For me it depends on how we understand the statement about having a “deep understanding of technology” means.

Most IT departments are obsessed with the idea of central control. Most geeks are obsessed with tools.

A deep understanding of how IT serves is what I would look for. How it affects the pace, the risks and the opportunities of the enterprise - does it wall up the enterprise or does it allow the enterprise to interact with the world?

Did Van Horne have to know a lot about how steam engines worked, or did he have to know how rail would affect the world as he built the CP railway. He was an engineer - so when folks talked to him about gradients, bridges or tunnels or track - he understood. But what made him world class was how he used the rights to the land around the tracks and used hotels as hubs and how he linked the railway to the Atlantic shipping and how he advertised in Europe and how he understood how the railway would energise a new form of economy that was no longer all local.

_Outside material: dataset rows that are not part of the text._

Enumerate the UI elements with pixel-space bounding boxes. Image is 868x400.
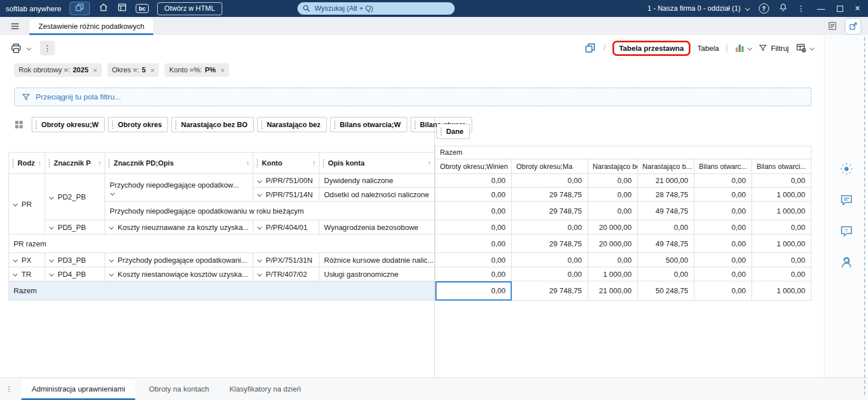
collapse-chevron-icon[interactable]	[49, 225, 54, 229]
pivot-cell[interactable]: 50 248,75	[638, 281, 694, 301]
pivot-cell[interactable]: 0,00	[588, 188, 638, 202]
tab-zestawienie-roznic[interactable]: Zestawienie różnic podatkowych	[29, 19, 153, 35]
help-button[interactable]: ?	[759, 3, 769, 14]
collapse-chevron-icon[interactable]	[257, 178, 262, 182]
maximize-button[interactable]	[837, 6, 843, 12]
filter-chip-okres[interactable]: Okres =: 5 ×	[107, 63, 159, 77]
opis-konta-cell[interactable]: Wynagrodzenia bezosobowe	[319, 220, 435, 234]
pivot-cell[interactable]: 29 748,75	[512, 202, 588, 220]
pivot-cell-selected[interactable]: 0,00	[435, 281, 512, 301]
group-cell-pd2[interactable]: PD2_PB	[45, 174, 105, 220]
bottom-tab-obroty[interactable]: Obroty na kontach	[139, 378, 219, 400]
row-header-rodz[interactable]: Rodz↑	[9, 153, 45, 174]
group-cell-pd4-opis[interactable]: Koszty niestanowiące kosztów uzyska...	[105, 267, 253, 281]
collapse-chevron-icon[interactable]	[257, 272, 262, 276]
pivot-cell[interactable]: 0,00	[588, 174, 638, 188]
group-cell-pd2-opis[interactable]: Przychody niepodlegające opodatkow...	[105, 174, 253, 202]
print-options-chevron-icon[interactable]	[27, 46, 31, 50]
group-cell-pd3[interactable]: PD3_PB	[45, 253, 105, 267]
data-header-ma[interactable]: Obroty okresu;Ma	[512, 159, 588, 174]
row-header-znacznik-pd-opis[interactable]: Znacznik PD;Opis↑	[105, 153, 253, 174]
pivot-cell[interactable]: 0,00	[588, 253, 638, 267]
opis-konta-cell[interactable]: Usługi gastronomiczne	[319, 267, 435, 281]
pivot-field-button[interactable]: Obroty okres	[108, 117, 168, 132]
pivot-field-button[interactable]: Narastająco bez	[257, 117, 327, 132]
pivot-cell[interactable]: 1 000,00	[752, 281, 811, 301]
pivot-cell[interactable]: 28 748,75	[638, 188, 694, 202]
pivot-cell[interactable]: 21 000,00	[588, 281, 638, 301]
collapse-chevron-icon[interactable]	[49, 258, 54, 262]
pivot-cell[interactable]: 0,00	[694, 253, 752, 267]
pivot-cell[interactable]: 0,00	[752, 174, 811, 188]
pivot-cell[interactable]: 0,00	[512, 174, 588, 188]
pivot-cell[interactable]: 0,00	[752, 267, 811, 281]
pivot-cell[interactable]: 0,00	[694, 281, 752, 301]
bc-button[interactable]: bc	[136, 4, 148, 13]
group-cell-pd5-opis[interactable]: Koszty nieuznawane za koszty uzyska...	[105, 220, 253, 234]
collapse-chevron-icon[interactable]	[13, 258, 18, 262]
opis-konta-cell[interactable]: Dywidendy naliczone	[319, 174, 435, 188]
pivot-cell[interactable]: 0,00	[435, 188, 512, 202]
group-cell-pr[interactable]: PR	[9, 174, 45, 234]
pivot-cell[interactable]: 0,00	[694, 220, 752, 234]
konto-cell[interactable]: P/PR/751/14N	[253, 188, 319, 202]
pivot-cell[interactable]: 0,00	[435, 234, 512, 253]
collapse-chevron-icon[interactable]	[13, 202, 18, 206]
bottom-tab-administracja[interactable]: Administracja uprawnieniami	[21, 380, 135, 400]
search-input[interactable]	[297, 2, 455, 15]
field-chooser-button[interactable]	[14, 120, 24, 129]
pivot-cell[interactable]: 0,00	[512, 253, 588, 267]
konto-cell[interactable]: P/PX/751/31N	[253, 253, 319, 267]
topbar-menu-button[interactable]: ⋮	[797, 5, 805, 12]
print-button[interactable]	[10, 42, 22, 54]
pivot-cell[interactable]: 29 748,75	[512, 234, 588, 253]
pivot-cell[interactable]: 21 000,00	[638, 174, 694, 188]
share-button[interactable]	[845, 18, 861, 34]
pivot-cell[interactable]: 20 000,00	[588, 234, 638, 253]
chip-close-icon[interactable]: ×	[93, 66, 97, 75]
pivot-cell[interactable]: 0,00	[588, 202, 638, 220]
toolbar-more-button[interactable]: ⋮	[40, 41, 55, 55]
pivot-cell[interactable]: 20 000,00	[588, 220, 638, 234]
row-header-opis-konta[interactable]: Opis konta↑	[319, 153, 435, 174]
data-header-narastajaco[interactable]: Narastająco b...	[638, 159, 694, 174]
pivot-cell[interactable]: 0,00	[752, 220, 811, 234]
collapse-chevron-icon[interactable]	[109, 272, 114, 276]
pivot-cell[interactable]: 0,00	[694, 234, 752, 253]
pivot-cell[interactable]: 0,00	[694, 188, 752, 202]
subtotal-cell-pr[interactable]: PR razem	[9, 234, 435, 253]
open-in-html-button[interactable]: Otwórz w HTML	[157, 2, 223, 15]
pivot-cell[interactable]: 1 000,00	[588, 267, 638, 281]
collapse-chevron-icon[interactable]	[257, 258, 262, 262]
collapse-chevron-icon[interactable]	[257, 225, 262, 229]
pivot-field-button[interactable]: Narastająco bez BO	[171, 117, 253, 132]
filter-button[interactable]: Filtruj	[758, 44, 789, 53]
support-button[interactable]	[839, 255, 854, 269]
chart-button[interactable]	[735, 43, 752, 53]
notifications-button[interactable]	[779, 3, 788, 14]
assistant-hint-button[interactable]	[839, 162, 854, 176]
pivot-cell[interactable]: 0,00	[435, 174, 512, 188]
pivot-cell[interactable]: 1 000,00	[752, 188, 811, 202]
opis-konta-cell[interactable]: Różnice kursowe dodatnie nalic...	[319, 253, 435, 267]
main-menu-button[interactable]	[10, 21, 20, 31]
company-selector[interactable]: 1 - Nasza firma 0 - oddział (1)	[647, 5, 749, 12]
pivot-cell[interactable]: 29 748,75	[512, 281, 588, 301]
group-cell-pd5[interactable]: PD5_PB	[45, 220, 105, 234]
pivot-cell[interactable]: 49 748,75	[638, 202, 694, 220]
group-cell-pd4[interactable]: PD4_PB	[45, 267, 105, 281]
collapse-chevron-icon[interactable]	[109, 225, 114, 229]
collapse-chevron-icon[interactable]	[49, 272, 54, 276]
table-settings-button[interactable]	[796, 42, 814, 54]
chip-close-icon[interactable]: ×	[221, 66, 225, 75]
filter-drop-zone[interactable]: Przeciągnij tu pola filtru...	[14, 88, 811, 106]
pivot-cell[interactable]: 0,00	[638, 267, 694, 281]
subtotal-cell-pd2[interactable]: Przychody niepodlegające opodatkowaniu w…	[105, 202, 435, 220]
pivot-cell[interactable]: 0,00	[512, 220, 588, 234]
pivot-cell[interactable]: 1 000,00	[752, 234, 811, 253]
open-window-button[interactable]	[584, 42, 597, 54]
panel-notes-button[interactable]	[827, 21, 837, 31]
bottom-menu-button[interactable]: ⋮	[0, 378, 18, 400]
feedback-button[interactable]	[839, 193, 854, 207]
pivot-cell[interactable]: 1 000,00	[752, 202, 811, 220]
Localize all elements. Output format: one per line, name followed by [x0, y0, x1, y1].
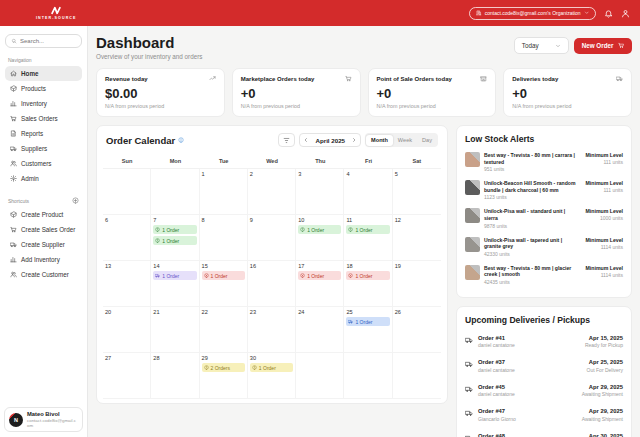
shortcut-item-add-inventory[interactable]: Add Inventory	[5, 252, 82, 267]
calendar-grid: 12345671 Order1 Order89101 Order111 Orde…	[103, 168, 441, 399]
calendar-event-chip[interactable]: 2 Orders	[202, 363, 245, 372]
user-card[interactable]: N Mateo Bivol contact.code8ix@gmail.com	[4, 407, 83, 432]
low-stock-item[interactable]: Unilock-Beacon Hill Smooth - random bund…	[465, 176, 623, 204]
stock-item-units: 951 units	[484, 166, 578, 172]
low-stock-item[interactable]: Best way - Trevista - 80 mm | carrara | …	[465, 148, 623, 176]
calendar-day-cell[interactable]: 8	[200, 215, 248, 261]
clock-icon	[300, 227, 305, 232]
day-number: 29	[202, 355, 245, 361]
calendar-day-cell[interactable]: 27	[103, 353, 151, 399]
calendar-day-cell[interactable]: 23	[248, 307, 296, 353]
calendar-day-cell[interactable]	[393, 353, 441, 399]
calendar-day-cell[interactable]: 141 Order	[151, 261, 199, 307]
next-month-button[interactable]	[348, 134, 360, 146]
calendar-day-cell[interactable]: 6	[103, 215, 151, 261]
calendar-view-month[interactable]: Month	[366, 135, 393, 146]
shortcut-item-label: Create Customer	[21, 271, 69, 278]
calendar-day-cell[interactable]	[296, 353, 344, 399]
calendar-day-cell[interactable]: 71 Order1 Order	[151, 215, 199, 261]
calendar-event-chip[interactable]: 1 Order	[153, 236, 196, 245]
calendar-day-cell[interactable]: 2	[248, 169, 296, 215]
sidebar-item-inventory[interactable]: Inventory	[5, 96, 82, 111]
search-box[interactable]	[5, 34, 82, 48]
calendar-day-cell[interactable]: 21	[151, 307, 199, 353]
calendar-event-chip[interactable]: 1 Order	[250, 363, 293, 372]
add-shortcut-button[interactable]	[72, 197, 79, 204]
calendar-view-day[interactable]: Day	[417, 135, 437, 146]
calendar-event-chip[interactable]: 1 Order	[346, 225, 389, 234]
low-stock-item[interactable]: Best way - Trevista - 80 mm | glacier cr…	[465, 261, 623, 289]
sidebar-item-reports[interactable]: Reports	[5, 126, 82, 141]
calendar-day-cell[interactable]: 9	[248, 215, 296, 261]
calendar-event-chip[interactable]: 1 Order	[153, 225, 196, 234]
stat-card[interactable]: Revenue today$0.00N/A from previous peri…	[96, 68, 225, 117]
calendar-view-week[interactable]: Week	[393, 135, 417, 146]
calendar-day-cell[interactable]: 301 Order	[248, 353, 296, 399]
dashboard-columns: Order Calendar April 2025	[96, 125, 632, 437]
sidebar-item-suppliers[interactable]: Suppliers	[5, 141, 82, 156]
low-stock-item[interactable]: Unilock-Pisa wall - standard unit | sier…	[465, 204, 623, 232]
delivery-item[interactable]: Order #47Giancarlo GiornoApr 29, 2025Awa…	[465, 403, 623, 428]
calendar-day-cell[interactable]: 26	[393, 307, 441, 353]
calendar-day-cell[interactable]: 13	[103, 261, 151, 307]
calendar-day-cell[interactable]: 3	[296, 169, 344, 215]
right-column: Low Stock Alerts Best way - Trevista - 8…	[456, 125, 632, 437]
calendar-event-chip[interactable]: 1 Order	[298, 271, 341, 280]
calendar-day-cell[interactable]: 171 Order	[296, 261, 344, 307]
brand-logo[interactable]: INTER-SOURCE	[36, 6, 77, 20]
calendar-day-cell[interactable]: 19	[393, 261, 441, 307]
account-button[interactable]	[621, 9, 630, 18]
shortcut-item-create-supplier[interactable]: Create Supplier	[5, 237, 82, 252]
low-stock-item[interactable]: Unilock-Pisa wall - tapered unit | grani…	[465, 233, 623, 261]
sidebar-item-home[interactable]: Home	[5, 66, 82, 81]
calendar-event-chip[interactable]: 1 Order	[346, 271, 389, 280]
info-icon[interactable]	[178, 137, 184, 143]
delivery-item[interactable]: Order #41daniel cantatoneApr 15, 2025Rea…	[465, 329, 623, 354]
calendar-day-cell[interactable]: 251 Order	[344, 307, 392, 353]
delivery-item[interactable]: Order #37daniel cantatoneApr 25, 2025Out…	[465, 354, 623, 379]
calendar-event-chip[interactable]: 1 Order	[202, 271, 245, 280]
delivery-item[interactable]: Order #45daniel cantatoneApr 29, 2025Awa…	[465, 378, 623, 403]
previous-month-button[interactable]	[300, 134, 312, 146]
shortcut-item-create-customer[interactable]: Create Customer	[5, 267, 82, 282]
calendar-day-cell[interactable]: 111 Order	[344, 215, 392, 261]
calendar-day-cell[interactable]: 292 Orders	[200, 353, 248, 399]
organization-selector[interactable]: contact.code8ix@gmail.com's Organization	[469, 7, 596, 20]
sidebar-item-sales-orders[interactable]: Sales Orders	[5, 111, 82, 126]
calendar-filter-button[interactable]	[278, 133, 295, 147]
stat-card[interactable]: Marketplace Orders today+0N/A from previ…	[232, 68, 361, 117]
calendar-day-cell[interactable]	[103, 169, 151, 215]
search-input[interactable]	[20, 38, 76, 44]
stat-card[interactable]: Point of Sale Orders today+0N/A from pre…	[368, 68, 497, 117]
day-number: 26	[395, 309, 439, 315]
sidebar-item-admin[interactable]: Admin	[5, 171, 82, 186]
calendar-day-cell[interactable]: 4	[344, 169, 392, 215]
stat-card[interactable]: Deliveries today+0N/A from previous peri…	[503, 68, 632, 117]
calendar-day-cell[interactable]	[344, 353, 392, 399]
notifications-button[interactable]	[604, 9, 613, 18]
sidebar-item-customers[interactable]: Customers	[5, 156, 82, 171]
day-number: 23	[250, 309, 293, 315]
period-selector[interactable]: Today	[514, 37, 569, 54]
calendar-event-chip[interactable]: 1 Order	[346, 317, 389, 326]
calendar-day-cell[interactable]: 5	[393, 169, 441, 215]
shortcut-item-create-sales-order[interactable]: Create Sales Order	[5, 222, 82, 237]
sidebar-item-products[interactable]: Products	[5, 81, 82, 96]
calendar-day-cell[interactable]	[151, 169, 199, 215]
calendar-day-cell[interactable]: 101 Order	[296, 215, 344, 261]
calendar-day-cell[interactable]: 16	[248, 261, 296, 307]
calendar-day-cell[interactable]: 1	[200, 169, 248, 215]
calendar-day-cell[interactable]: 12	[393, 215, 441, 261]
new-order-button[interactable]: New Order	[574, 38, 632, 54]
calendar-day-cell[interactable]: 24	[296, 307, 344, 353]
user-icon	[621, 9, 630, 18]
calendar-day-cell[interactable]: 151 Order	[200, 261, 248, 307]
calendar-day-cell[interactable]: 28	[151, 353, 199, 399]
calendar-event-chip[interactable]: 1 Order	[153, 271, 196, 280]
shortcut-item-create-product[interactable]: Create Product	[5, 207, 82, 222]
calendar-day-cell[interactable]: 22	[200, 307, 248, 353]
calendar-day-cell[interactable]: 20	[103, 307, 151, 353]
calendar-day-cell[interactable]: 181 Order	[344, 261, 392, 307]
delivery-item[interactable]: Order #48daniel cantatoneApr 30, 2025Awa…	[465, 427, 623, 437]
calendar-event-chip[interactable]: 1 Order	[298, 225, 341, 234]
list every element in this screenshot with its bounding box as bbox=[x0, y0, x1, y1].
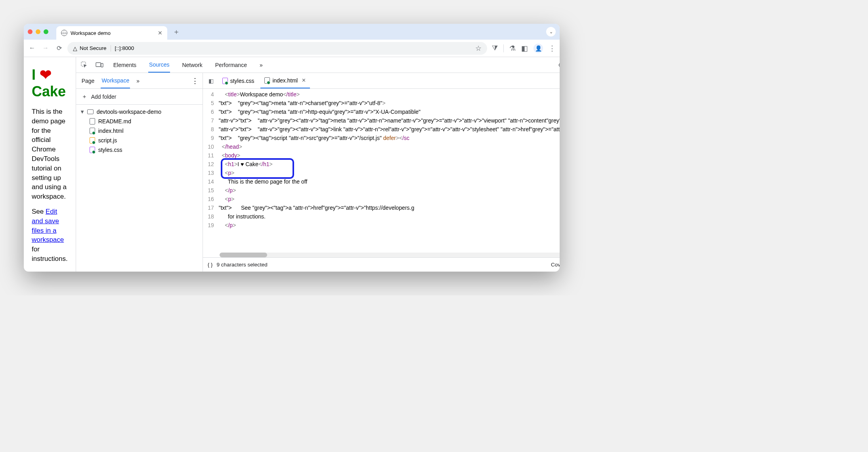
tab-performance[interactable]: Performance bbox=[214, 58, 248, 72]
file-icon bbox=[90, 147, 95, 153]
code-line[interactable]: 13 <p> bbox=[203, 169, 560, 177]
rendered-page: I ❤ Cake This is the demo page for the o… bbox=[24, 57, 76, 272]
nav-buttons: ← → ⟳ bbox=[29, 44, 63, 52]
disclosure-icon: ▶ bbox=[80, 110, 84, 113]
bookmark-icon[interactable]: ☆ bbox=[475, 44, 482, 53]
code-editor[interactable]: 4 <title>Workspace demo</title>5"txt"> "… bbox=[203, 89, 560, 257]
editor-tab-styles[interactable]: styles.css bbox=[218, 73, 258, 88]
maximize-window-button[interactable] bbox=[44, 29, 48, 34]
close-window-button[interactable] bbox=[28, 29, 33, 34]
new-tab-button[interactable]: ＋ bbox=[170, 27, 182, 36]
file-row[interactable]: script.js bbox=[76, 136, 203, 145]
code-line[interactable]: 9"txt"> "grey"><"tag">script "attr-n">sr… bbox=[203, 134, 560, 142]
file-icon bbox=[222, 78, 228, 84]
devtools-panel: Elements Sources Network Performance » ⚙… bbox=[76, 57, 560, 272]
code-line[interactable]: 15 </p> bbox=[203, 186, 560, 195]
devtools-body: Page Workspace » ⋮ ＋ Add folder ▶ devtoo bbox=[76, 73, 560, 272]
divider bbox=[503, 44, 504, 52]
folder-row[interactable]: ▶ devtools-workspace-demo bbox=[76, 107, 203, 117]
file-tree: ▶ devtools-workspace-demo README.md inde… bbox=[76, 105, 203, 157]
tab-network[interactable]: Network bbox=[181, 58, 203, 72]
folder-name: devtools-workspace-demo bbox=[97, 109, 161, 115]
code-line[interactable]: 18 for instructions. bbox=[203, 212, 560, 221]
heart-icon: ❤ bbox=[40, 67, 52, 83]
warning-icon: △ bbox=[73, 45, 77, 52]
reload-button[interactable]: ⟳ bbox=[55, 44, 63, 52]
page-paragraph: See Edit and save files in a workspace f… bbox=[32, 207, 68, 264]
file-row[interactable]: index.html bbox=[76, 126, 203, 136]
file-name: styles.css bbox=[98, 147, 122, 153]
add-folder-label: Add folder bbox=[91, 94, 117, 100]
profile-avatar[interactable]: 👤 bbox=[533, 44, 543, 53]
code-line[interactable]: 5"txt"> "grey"><"tag">meta "attr-n">char… bbox=[203, 99, 560, 107]
back-button[interactable]: ← bbox=[29, 44, 36, 52]
browser-tab[interactable]: Workspace demo ✕ bbox=[56, 26, 167, 40]
code-line[interactable]: 6"txt"> "grey"><"tag">meta "attr-n">http… bbox=[203, 107, 560, 116]
code-line[interactable]: 10 </head> bbox=[203, 142, 560, 151]
svg-rect-2 bbox=[101, 63, 103, 67]
code-line[interactable]: 11 <body> bbox=[203, 151, 560, 160]
tab-page[interactable]: Page bbox=[81, 74, 96, 88]
code-line[interactable]: 7"attr-v">"txt"> "attr-v">"grey"><"attr-… bbox=[203, 116, 560, 125]
editor-tab-label: index.html bbox=[272, 77, 298, 84]
toggle-navigator-icon[interactable]: ◧ bbox=[206, 78, 216, 84]
code-line[interactable]: 8"attr-v">"txt"> "attr-v">"grey"><"attr-… bbox=[203, 125, 560, 134]
page-heading: I ❤ Cake bbox=[32, 67, 68, 100]
svg-rect-1 bbox=[96, 63, 101, 67]
coverage-status: Coverage: n/a bbox=[551, 262, 560, 268]
editor-tab-index[interactable]: index.html ✕ bbox=[260, 73, 310, 88]
code-line[interactable]: 14 This is the demo page for the off bbox=[203, 177, 560, 186]
side-panel-icon[interactable]: ◧ bbox=[521, 44, 528, 53]
minimize-window-button[interactable] bbox=[36, 29, 40, 34]
address-bar[interactable]: △ Not Secure [::]:8000 ☆ bbox=[67, 42, 487, 55]
security-indicator[interactable]: △ Not Secure bbox=[73, 45, 111, 52]
editor-pane: ◧ styles.css index.html ✕ bbox=[203, 73, 560, 272]
labs-icon[interactable]: ⚗ bbox=[509, 44, 516, 53]
close-tab-icon[interactable]: ✕ bbox=[158, 30, 163, 36]
forward-button[interactable]: → bbox=[42, 44, 49, 52]
content-area: I ❤ Cake This is the demo page for the o… bbox=[24, 57, 560, 272]
file-icon bbox=[264, 77, 270, 84]
tabs-overflow-button[interactable]: » bbox=[259, 58, 264, 72]
inspect-element-icon[interactable] bbox=[80, 61, 89, 69]
code-line[interactable]: 4 <title>Workspace demo</title> bbox=[203, 90, 560, 99]
browser-window: Workspace demo ✕ ＋ ⌄ ← → ⟳ △ Not Secure … bbox=[24, 24, 560, 272]
globe-icon bbox=[61, 30, 67, 36]
file-row[interactable]: styles.css bbox=[76, 145, 203, 155]
browser-tabstrip: Workspace demo ✕ ＋ ⌄ bbox=[24, 24, 560, 40]
plus-icon: ＋ bbox=[82, 93, 87, 100]
sources-navigator: Page Workspace » ⋮ ＋ Add folder ▶ devtoo bbox=[76, 73, 203, 272]
navigator-tabs: Page Workspace » ⋮ bbox=[76, 73, 203, 89]
window-controls bbox=[28, 29, 48, 34]
tab-sources[interactable]: Sources bbox=[148, 57, 170, 73]
selection-status: 9 characters selected bbox=[216, 262, 267, 268]
code-line[interactable]: 17"txt"> See "grey"><"tag">a "attr-n">hr… bbox=[203, 203, 560, 212]
add-folder-button[interactable]: ＋ Add folder bbox=[76, 89, 203, 105]
tab-title: Workspace demo bbox=[71, 30, 111, 36]
tabs-dropdown-button[interactable]: ⌄ bbox=[546, 27, 556, 36]
navigator-overflow[interactable]: » bbox=[136, 74, 140, 88]
editor-tabbar: ◧ styles.css index.html ✕ bbox=[203, 73, 560, 89]
tab-workspace[interactable]: Workspace bbox=[101, 73, 130, 88]
extensions-icon[interactable]: ⧩ bbox=[492, 44, 498, 52]
toolbar-right: ⧩ ⚗ ◧ 👤 ⋮ bbox=[492, 44, 555, 53]
scrollbar-thumb[interactable] bbox=[220, 253, 267, 257]
file-name: README.md bbox=[98, 118, 131, 124]
device-toolbar-icon[interactable] bbox=[95, 62, 104, 68]
code-line[interactable]: 12 <h1>I ♥ Cake</h1> bbox=[203, 160, 560, 169]
close-editor-tab-icon[interactable]: ✕ bbox=[302, 77, 306, 83]
code-line[interactable]: 19 </p> bbox=[203, 221, 560, 230]
code-line[interactable]: 16 <p> bbox=[203, 195, 560, 203]
editor-tab-label: styles.css bbox=[230, 78, 254, 84]
file-icon bbox=[90, 128, 95, 134]
settings-icon[interactable]: ⚙ bbox=[556, 62, 560, 68]
format-icon[interactable]: { } bbox=[208, 262, 213, 268]
security-text: Not Secure bbox=[80, 45, 107, 51]
file-row[interactable]: README.md bbox=[76, 117, 203, 126]
horizontal-scrollbar[interactable] bbox=[220, 253, 560, 257]
browser-menu-button[interactable]: ⋮ bbox=[549, 44, 555, 53]
tab-elements[interactable]: Elements bbox=[113, 58, 137, 72]
browser-toolbar: ← → ⟳ △ Not Secure [::]:8000 ☆ ⧩ ⚗ ◧ 👤 ⋮ bbox=[24, 40, 560, 57]
devtools-tabbar: Elements Sources Network Performance » ⚙… bbox=[76, 57, 560, 73]
navigator-menu-button[interactable]: ⋮ bbox=[191, 77, 198, 85]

So my ideal CIO would be Cornelius Van Horne, the chief engineer of the CP railway

  Jim McGee wrote @ November 23rd, 2007 at 9:28 am

Abbie calls it a good “bullshit detector.” I tend to think of it as having a good design sense for how to balance between the state of the art and the state of the possible.

As an engineer, Van Horne somewhere developed an appreciation for how his technologies imposed limits and created opportunities that went beyond more generic knowledge about managing people or budgets.